Content uploaded by Emil O. W. Kirkegaard
Author content
All content in this area was uploaded by Emil O. W. Kirkegaard on Nov 16, 2015
Content may be subject to copyright.
An S factor among census tracts of Boston
Abstract
A factor analysis was carried out on 6 socioeconomic variables for 506 census tracts of Boston. An S
factor was found with positive loadings for median value of owner-occupied homes and average
number of rooms in these; negative loadings for crime rate, pupil-teacher ratio, NOx pollution, and the
proportion of the population of 'lower status'. The S factor scores were negatively correlated with the
estimated proportion of African Americans in the tracts r = -.36 [CI95 -0.43; -0.28]. This estimate was
biased downwards due to data error that could not be corrected for.
Introduction
The general socioeconomic factor (s/S
1
) is a similar construct to that of general cognitive ability (GCA;
g factor, intelligence, etc., (Gottfredson, 2002; Jensen, 1998). For ability data, it has been repeatedly
found that performance on any cognitive test is positively related to performance on any other test, no
matter which format (pen pencil, read aloud, computerized), and type (verbal, spatial, mathematical,
figural, or reaction time-based) has been tried. The S factor is similar. It has been repeatedly found that
desirable socioeconomic outcomes tend are positively related to other desirable socioeconomic
outcomes, and undesirable outcomes positively related to other undesirable outcomes. When this
pattern is found, one can extract a general factor such that the desirable outcomes have positive
loadings and then undesirable outcomes have negative loadings. In a sense, this is the latent factor that
underlies the frequently used term “socioeconomic status” except that it is broader and not just
restricted to income, occupation and educational attainment, but also includes e.g. crime and health.

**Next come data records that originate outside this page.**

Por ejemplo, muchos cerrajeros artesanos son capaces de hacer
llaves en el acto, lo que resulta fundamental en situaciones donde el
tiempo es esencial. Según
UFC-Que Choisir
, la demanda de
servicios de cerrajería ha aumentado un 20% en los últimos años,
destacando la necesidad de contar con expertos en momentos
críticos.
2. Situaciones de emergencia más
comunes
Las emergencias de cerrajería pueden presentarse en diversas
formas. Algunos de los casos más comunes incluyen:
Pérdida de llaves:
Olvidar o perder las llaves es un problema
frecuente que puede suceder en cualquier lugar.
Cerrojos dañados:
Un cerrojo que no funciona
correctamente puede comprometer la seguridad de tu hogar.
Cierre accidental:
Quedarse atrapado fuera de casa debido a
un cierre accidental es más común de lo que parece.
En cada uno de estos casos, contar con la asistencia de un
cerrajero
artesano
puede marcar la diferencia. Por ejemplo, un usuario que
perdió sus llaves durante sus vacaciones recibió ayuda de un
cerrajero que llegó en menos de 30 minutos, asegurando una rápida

So far, S factors have been found for country-level (Kirkegaard, 2014b), state/regional-level (e.g.
Kirkegaard, 2015), country of origin-level for immigrant groups (Kirkegaard, 2014a) and first name-
level data (Kirkegaard & Tranberg, In preparation). The S factors found have not always been strictly
general in the sense that sometimes an indicator loads in the 'wrong direction', meaning that either an
undesirable variable loads positively (typically crime rates), or a desirable outcome loads negatively.
These findings should not be seen as outliers to be explained away, but rather to be explained in some
coherent fashion. For instance, crime rates may load positively despite crime being undesirable because
the justice system may be better in the higher S states, or because of urbanicity tends to create crime
and urbanicity usually has a positive loading. To understand why some indicators sometimes load in the
wrong direction, it is important to examine data at many levels. This paper extends the S factor to a
new level, that of census tracts in the US.
Data source
While taking a video course on statistical learning based on James, Witten, Hastie, & Tibshirani (2013),
I noted that a dataset used as an example would be useful for an S factor analysis. The dataset concerns
506 census tracts of Boston and includes the following variables (Harrison & Rubinfeld, 1978):
• Median value of owner-occupied homes
• Average number of rooms in owner units.

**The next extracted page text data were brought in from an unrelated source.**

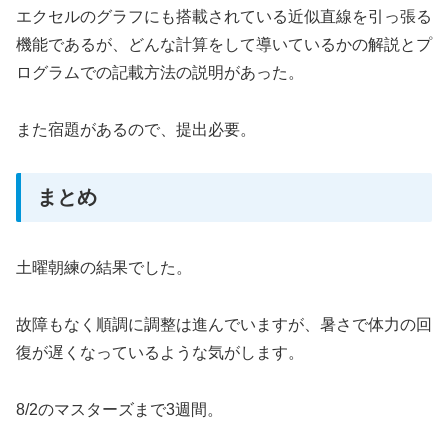
エクセルのグラフにも搭載されている近似直線を引っ張る
機能であるが、どんな計算をして導いているかの解説とプ
ログラムでの記載方法の説明があった。
また宿題があるので、提出必要。
まとめ
土曜朝練の結果でした。
故障もなく順調に調整は進んでいますが、暑さで体力の回
復が遅くなっているような気がします。
8/2のマスターズまで3週間。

• Proportion of owner units built before 1940.
• Proportion of the population that is 'lower status'. “Proportion of adults without, some high
school education and proportion of male workers classified as laborers)”.
• Crime rate.
• Proportion of residential land zoned for lots greater than 25k square feet.
• Proportion of nonretail business acres.
• Full value property tax rate.
• Pupil-teacher ratios for schools.
• Whether the tract bounds the Charles River.
• Weighted distance to five employment centers in the Boston region.
• Index of accessibility to radial highways.
• Nitrogen oxide concentration. A measure of air pollution.
• Proportion of African Americans.
See the original paper for a more detailed description of the variables.
This dataset has become very popular as a demonstration dataset in machine learning and statistics
which shows the benefits of data sharing (Wicherts & Bakker, 2012). As Gilley & Pace (1996) note
“Essentially, a cottage industry has sprung up around using these data to examine alternative statistical
techniques.”. However, as they re-checked the data, they found a number of errors. The corrected data
can be downloaded here, which is the dataset used for this analysis.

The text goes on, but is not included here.